In 2015, when Dylan was awarded the “Musicares person of the year” award, he spent most of his speech attacking anyone in the music industry who had ever said a bad word about Bob Dylan. It’s one of the most extraordinarily, hilariously, petty bits of score-settling you’ll ever hear, and I urge you to seek it out online if you ever start to worry that your own ego bruises too easily.

But in that speech Dylan does say good things about some people.He talks for a long time about Riley, and I won’t quote all of it, but I’ll quote a short section:

“He was a true original. He did it all: He played, he sang, he wrote. He would have been a bigger star but Jerry Lee came along. And you know what happens when someone like that comes along. You just don’t stand a chance. So Billy became what is known in the industry—a condescending term—as a one-hit wonder.
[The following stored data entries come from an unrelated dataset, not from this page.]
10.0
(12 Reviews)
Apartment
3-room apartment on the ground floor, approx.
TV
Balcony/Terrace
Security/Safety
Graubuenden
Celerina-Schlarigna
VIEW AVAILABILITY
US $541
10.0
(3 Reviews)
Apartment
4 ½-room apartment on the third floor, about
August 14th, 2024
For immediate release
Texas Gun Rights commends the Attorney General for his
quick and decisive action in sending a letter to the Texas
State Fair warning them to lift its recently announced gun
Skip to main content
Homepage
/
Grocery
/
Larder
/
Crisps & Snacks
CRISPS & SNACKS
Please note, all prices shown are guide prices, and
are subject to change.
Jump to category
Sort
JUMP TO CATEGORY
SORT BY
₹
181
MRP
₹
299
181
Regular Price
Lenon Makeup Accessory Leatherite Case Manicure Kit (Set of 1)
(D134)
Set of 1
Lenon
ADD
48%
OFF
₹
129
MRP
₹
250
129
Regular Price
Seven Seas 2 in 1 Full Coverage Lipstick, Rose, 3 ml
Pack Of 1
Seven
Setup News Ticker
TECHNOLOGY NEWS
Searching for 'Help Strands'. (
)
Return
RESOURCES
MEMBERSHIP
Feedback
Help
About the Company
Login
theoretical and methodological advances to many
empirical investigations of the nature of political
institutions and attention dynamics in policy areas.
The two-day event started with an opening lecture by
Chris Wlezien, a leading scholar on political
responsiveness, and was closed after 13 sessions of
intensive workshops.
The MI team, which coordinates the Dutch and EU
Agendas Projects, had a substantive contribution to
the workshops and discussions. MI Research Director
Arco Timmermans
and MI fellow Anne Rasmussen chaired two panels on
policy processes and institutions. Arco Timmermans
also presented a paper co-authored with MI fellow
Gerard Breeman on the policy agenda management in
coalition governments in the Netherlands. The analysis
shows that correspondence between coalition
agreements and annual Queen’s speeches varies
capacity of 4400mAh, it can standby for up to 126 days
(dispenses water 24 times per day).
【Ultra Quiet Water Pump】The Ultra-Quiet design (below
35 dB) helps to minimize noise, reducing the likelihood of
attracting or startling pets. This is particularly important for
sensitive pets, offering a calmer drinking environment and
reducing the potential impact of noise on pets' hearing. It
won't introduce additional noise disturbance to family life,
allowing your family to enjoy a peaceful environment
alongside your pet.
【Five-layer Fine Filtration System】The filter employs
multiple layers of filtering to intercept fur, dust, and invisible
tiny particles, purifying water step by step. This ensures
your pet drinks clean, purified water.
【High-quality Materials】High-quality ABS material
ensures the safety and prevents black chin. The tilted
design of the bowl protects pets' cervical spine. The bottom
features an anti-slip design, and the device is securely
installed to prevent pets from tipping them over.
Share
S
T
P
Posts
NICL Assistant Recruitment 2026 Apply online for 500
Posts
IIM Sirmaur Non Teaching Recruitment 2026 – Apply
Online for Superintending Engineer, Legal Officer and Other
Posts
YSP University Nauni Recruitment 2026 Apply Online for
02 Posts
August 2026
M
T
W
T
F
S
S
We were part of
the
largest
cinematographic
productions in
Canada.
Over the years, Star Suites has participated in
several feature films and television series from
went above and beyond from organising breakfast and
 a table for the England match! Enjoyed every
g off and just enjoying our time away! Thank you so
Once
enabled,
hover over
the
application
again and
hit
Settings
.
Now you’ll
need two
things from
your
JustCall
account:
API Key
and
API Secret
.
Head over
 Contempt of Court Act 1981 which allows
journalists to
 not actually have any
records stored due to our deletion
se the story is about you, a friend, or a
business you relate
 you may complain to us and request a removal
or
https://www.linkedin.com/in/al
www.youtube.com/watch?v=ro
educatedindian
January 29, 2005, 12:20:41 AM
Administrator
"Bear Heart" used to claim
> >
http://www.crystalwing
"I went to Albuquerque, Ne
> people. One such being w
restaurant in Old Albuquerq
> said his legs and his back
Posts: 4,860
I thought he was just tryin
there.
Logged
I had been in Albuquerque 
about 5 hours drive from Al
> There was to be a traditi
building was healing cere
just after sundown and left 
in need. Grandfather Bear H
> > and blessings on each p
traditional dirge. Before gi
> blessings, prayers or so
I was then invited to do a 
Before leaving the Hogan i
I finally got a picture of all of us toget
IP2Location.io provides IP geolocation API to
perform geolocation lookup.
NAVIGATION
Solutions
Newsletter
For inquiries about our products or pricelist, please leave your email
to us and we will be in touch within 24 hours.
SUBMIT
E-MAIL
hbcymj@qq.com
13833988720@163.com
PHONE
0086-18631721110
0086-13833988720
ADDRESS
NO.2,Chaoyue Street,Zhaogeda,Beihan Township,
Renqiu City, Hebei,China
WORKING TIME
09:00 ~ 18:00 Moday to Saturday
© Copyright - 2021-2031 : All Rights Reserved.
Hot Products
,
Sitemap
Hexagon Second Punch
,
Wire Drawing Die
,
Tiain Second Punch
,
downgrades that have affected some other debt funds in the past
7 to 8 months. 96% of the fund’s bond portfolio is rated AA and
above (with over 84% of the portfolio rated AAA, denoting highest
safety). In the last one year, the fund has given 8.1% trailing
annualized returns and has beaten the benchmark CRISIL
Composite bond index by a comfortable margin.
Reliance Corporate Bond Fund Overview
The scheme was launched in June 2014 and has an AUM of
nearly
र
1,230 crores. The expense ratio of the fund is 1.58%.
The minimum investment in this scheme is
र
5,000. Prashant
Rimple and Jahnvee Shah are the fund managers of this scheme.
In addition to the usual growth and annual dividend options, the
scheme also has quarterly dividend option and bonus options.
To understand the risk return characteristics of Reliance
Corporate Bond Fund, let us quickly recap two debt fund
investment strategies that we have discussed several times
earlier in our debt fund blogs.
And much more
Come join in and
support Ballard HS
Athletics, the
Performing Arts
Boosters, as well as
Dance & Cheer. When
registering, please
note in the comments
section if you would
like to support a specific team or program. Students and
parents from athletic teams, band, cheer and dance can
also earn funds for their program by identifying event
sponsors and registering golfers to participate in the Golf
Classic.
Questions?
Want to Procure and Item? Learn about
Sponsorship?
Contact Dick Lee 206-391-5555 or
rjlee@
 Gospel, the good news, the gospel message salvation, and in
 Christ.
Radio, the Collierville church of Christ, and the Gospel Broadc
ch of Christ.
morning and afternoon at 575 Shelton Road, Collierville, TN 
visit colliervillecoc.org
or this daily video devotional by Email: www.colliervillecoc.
But sometimes, just sometimes, once in a while, a one-hit wonder can make a more powerful impact than a recording star who’s got 20 or 30 hits behind him.”

Dylan went on to talk about his long friendship with Riley, and to say that the reason he was proud to accept the Musicares award was that in his last years, Musicares had helped Billy Lee Riley pay his doctor’s bills and keep comfortable, and that Dylan considered that a debt that couldn’t be repaid.

Billy Lee Riley gave his final performance in June 2009, on Beale Street in Memphis, using a walking frame for support. He died of colon cancer in August 2009, aged 75.

4 thoughts on “Episode 57: “Flying Saucers Rock ‘n’ Roll” by Billy Lee Riley and the Little Green Men

  1. Will

    I’ve often wondered if the Robert Johnson song ‘Red Hot’ was at all an influence on the one Riley covered. I don’t know this to be the case, but the rhythym of the phrase ‘Hot tamales and they’re red hot’ seems very similar to ‘My girl is red hot’ when they’re sung somehow….

    1. Andrew Hickey

      I’m almost positive it wasn’t — this was a period when Johnson’s work was almost unknown and had no real influence — but it’s entirely plausible that Johnson’s song was also influenced by the same playground chant.